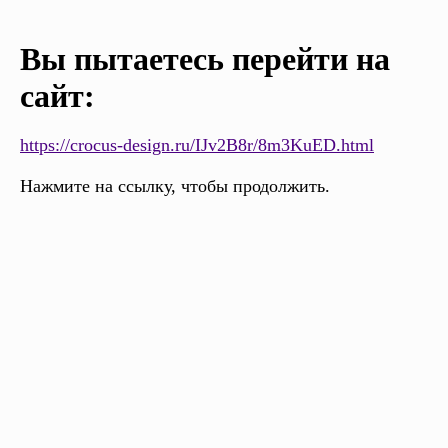
Вы пытаетесь перейти на
сайт:
https://crocus-design.ru/IJv2B8r/8m3KuED.html
Нажмите на ссылку, чтобы продолжить.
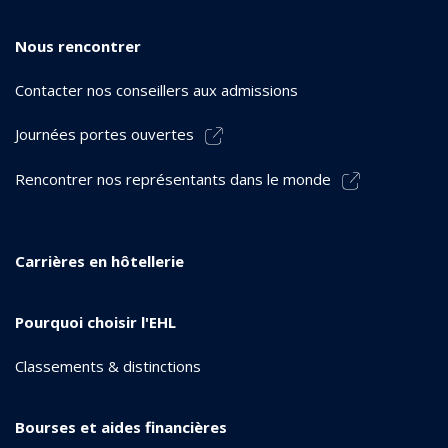
Nous rencontrer
Contacter nos conseillers aux admissions
Journées portes ouvertes
Rencontrer nos représentants dans le monde
Carrières en hôtellerie
Pourquoi choisir l'EHL
Classements & distinctions
Bourses et aides financières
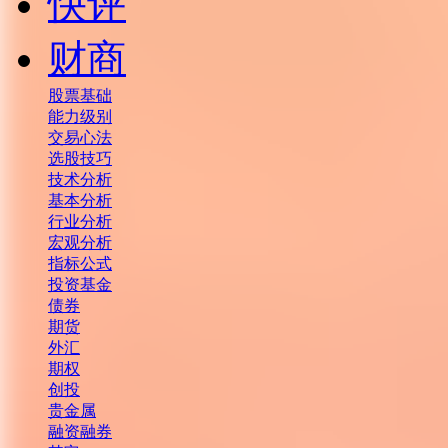
快评
财商
股票基础
能力级别
交易心法
选股技巧
技术分析
基本分析
行业分析
宏观分析
指标公式
投资基金
债券
期货
外汇
期权
创投
贵金属
融资融券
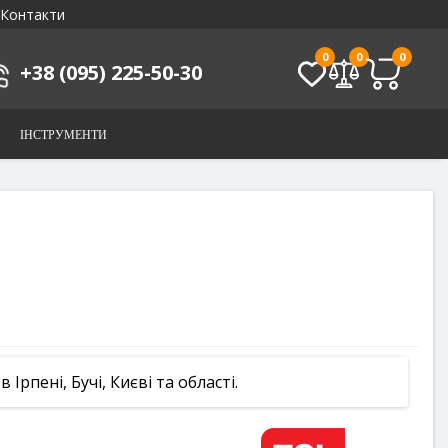
Контакти
0
0
0
+38 (095) 225-50-30
ІНСТРУМЕНТИ
рпені, Бучі, Києві та області.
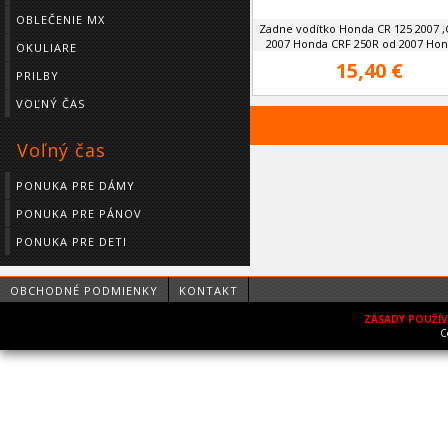
OBLEČENIE MX
Zadne vodítko Honda CR 125 2007 ,
2007 Honda CRF 250R od 2007 Hond
OKULIARE
15,40 €
PRILBY
VOĽNÝ ČAS
Voľný čas
PONUKA PRE DÁMY
PONUKA PRE PÁNOV
PONUKA PRE DETI
OBCHODNÉ PODMIENKY
KONTAKT
ZÁSADY POUŽÍ
C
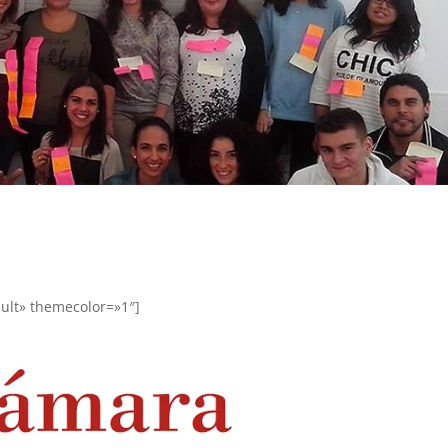
ault» themecolor=»1″]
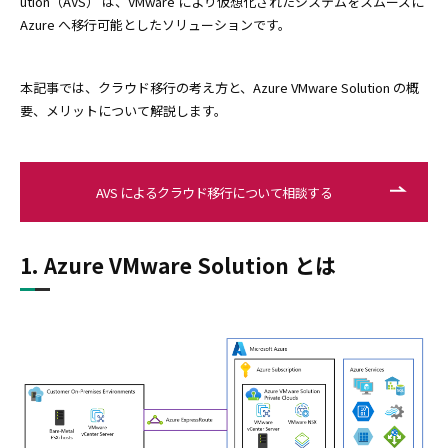
ution（AVS） は、VMware により仮想化されたシステムをスムーズに
Azure へ移行可能としたソリューションです。
本記事では、クラウド移行の考え方と、Azure VMware Solution の概
要、メリットについて解説します。
AVS によるクラウド移行について相談する
1. Azure VMware Solution とは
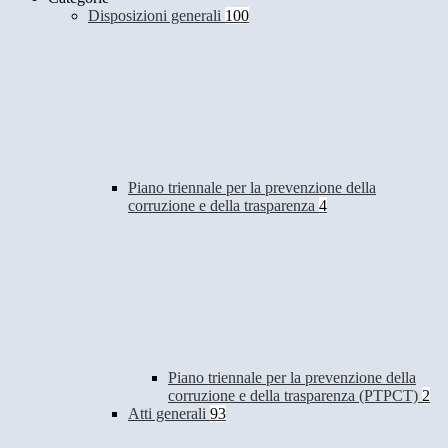
Disposizioni generali
100
Piano triennale per la prevenzione della
corruzione e della trasparenza
4
Piano triennale per la prevenzione della
corruzione e della trasparenza (PTPCT)
2
Atti generali
93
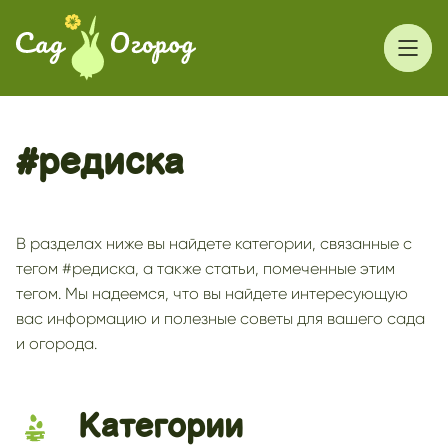
#редиска
В разделах ниже вы найдете категории, связанные с
тегом #редиска, а также статьи, помеченные этим
тегом. Мы надеемся, что вы найдете интересующую
вас информацию и полезные советы для вашего сада
и огорода.
Категории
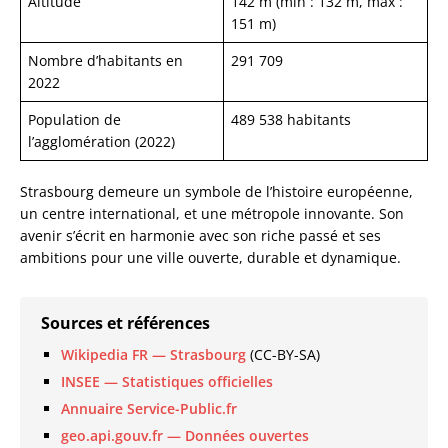
Altitude
142 m (min : 132 m, max :
151 m)
Nombre d’habitants en
291 709
2022
Population de
489 538 habitants
l’agglomération (2022)
Strasbourg demeure un symbole de l’histoire européenne,
un centre international, et une métropole innovante. Son
avenir s’écrit en harmonie avec son riche passé et ses
ambitions pour une ville ouverte, durable et dynamique.
Sources et références
Wikipedia FR — Strasbourg
(CC-BY-SA)
INSEE — Statistiques officielles
Annuaire Service-Public.fr
geo.api.gouv.fr — Données ouvertes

· · ·

What is required :: The result should be every line of the material that contains the word "VMware", so copy those lines.

Output below ::
ution（AVS） は、VMware により仮想化されたシステムをスムーズに
本記事では、クラウド移行の考え方と、Azure VMware Solution の概
1. Azure VMware Solution とは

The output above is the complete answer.